Are Your Smartphone Keystrokes Being Copied and Transmitted?
Are the text messages you type into your Android, Nokia, or BlackBerry smartphone being sent back to your carrier? A security researcher is saying yes.
Developer Trevor Eckhart has recently posted a video showing that software from a company called Carrier IQ sends text messages, encrypted searches, and other user actions to the carrier. Eckhart found out that the information is sent even before a call is made. In the video demonstration, Eckhart noted that "every button you press in the dialer before you call, it already gets sent off to the IQ application." The information is also sent if the user is using Wi-Fi, not the carrier's cell phone network.
Eckhart described the Carrier IQ as a rootkit, and said it cannot easily be removed without reinstalling the operating system.
Carrier IQ, he said, listens on the phones for commands "contained in 'tasking profiles' sent a number of ways and returns whatever 'metric' was asked for." In the video, Eckhart shows keystrokes being made on the demonstrated smartphone, and immediately appearing on another screen, which represents the information being sent by Carrier IQ. The transmissions are also reported to include information about installed apps and battery life.
After he described the software as a rootkit, the Mountain View, Calif.-based Carrier IQ sent him a cease-and-desist letter. The Electronic Frontier Foundation quickly took up his cause, and Carrier IQ has since withdrawn its legal threat.
In a Media Alert posted on its Web site, Carrier IQ said that its software delivers mobile intelligence "on the performance of mobile devices and networks to assist operators and device manufacturer in delivering high-quality products and services to their customers."
The software, the company said, counts and measures "operational information" in mobile devices, which is used to "improve the quality of the network, understand device issues and ultimately improve the user experience." It noted that the software is embedded by device manufacturers, along with other diagnostics, before shipping.
140 Million Devices
Carrier IQ insisted that it is "counting and summarizing performance, not recording keystrokes or providing tracking tools." It added that no personal subscriber information is sold by Carrier IQ to third parties, and that all information is encrypted and secured in the carrier's network and in its "audited and customer-approved facilities."

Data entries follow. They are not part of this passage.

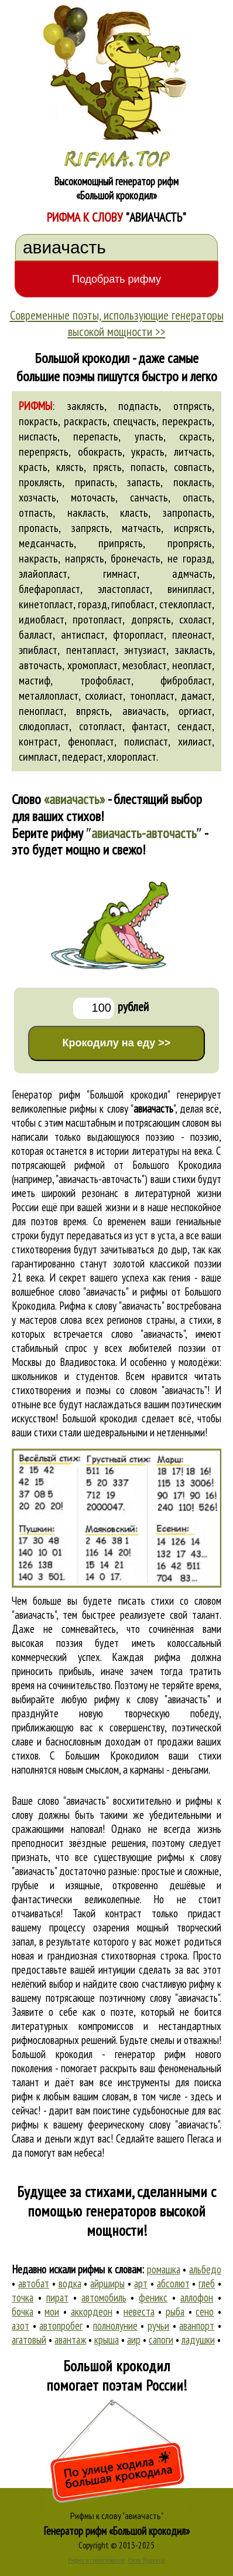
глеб (206, 2283)
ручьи (158, 2326)
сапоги (161, 2340)
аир (134, 2340)
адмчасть (192, 573)
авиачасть (144, 710)
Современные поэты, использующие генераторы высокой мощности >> (117, 323)
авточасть (40, 665)
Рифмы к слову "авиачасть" (116, 2515)
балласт (36, 634)
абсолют (173, 2283)
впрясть (92, 710)
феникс (153, 2297)
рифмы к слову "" (122, 1108)
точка (22, 2297)
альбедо (205, 2269)
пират (57, 2297)
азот (20, 2326)
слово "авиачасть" (148, 1334)
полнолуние (115, 2326)
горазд (92, 604)
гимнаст (120, 573)
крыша (106, 2340)
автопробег (61, 2326)
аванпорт (196, 2326)
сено (205, 2311)
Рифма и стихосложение (96, 2560)
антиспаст (83, 634)
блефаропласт (49, 588)
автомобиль (103, 2297)
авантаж (70, 2340)
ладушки (198, 2340)
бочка (22, 2311)
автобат (33, 2283)
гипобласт (133, 604)
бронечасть (135, 558)
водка (70, 2283)
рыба (175, 2311)
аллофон (196, 2297)
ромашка (163, 2269)
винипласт (189, 588)
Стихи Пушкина (146, 2560)
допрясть (151, 619)
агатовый (29, 2340)
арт (141, 2283)
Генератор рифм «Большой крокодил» (117, 2531)
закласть (194, 649)
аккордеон (91, 2311)
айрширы (107, 2283)
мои (51, 2311)
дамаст (196, 695)
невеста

The software comes pre-installed on 140 million devices made by Samsung, HTC, Nokia and Research In Motion. There are also reports that references to Carrier IQ have been found in Apple's iOS 5, but there is not yet evidence that the software is installed or that it records keystrokes as on devices from other manufacturers.
John Pescatore, an analyst with industry research firm Gartner, noted that, if keystrokes are being sent without a user's permission, "it's a huge issue." He added that it's important to know more details, especially since performance-measurement can mean different things.
Pescatore suggested that Carrier IQ's software might offer "a legitimate kind of function, but they may not have adequately considered privacy issues."
Posted: 2011-12-01 @ 3:13pm PT
This is really carrying away how we as customers are paying for a service and these people are making money on our expenses. No matter what they are doing they should be regulated with the power of the law, punished and shut down.
Posted: 2011-12-01 @ 2:55pm PT
Isn't that a short version of wire-tapping?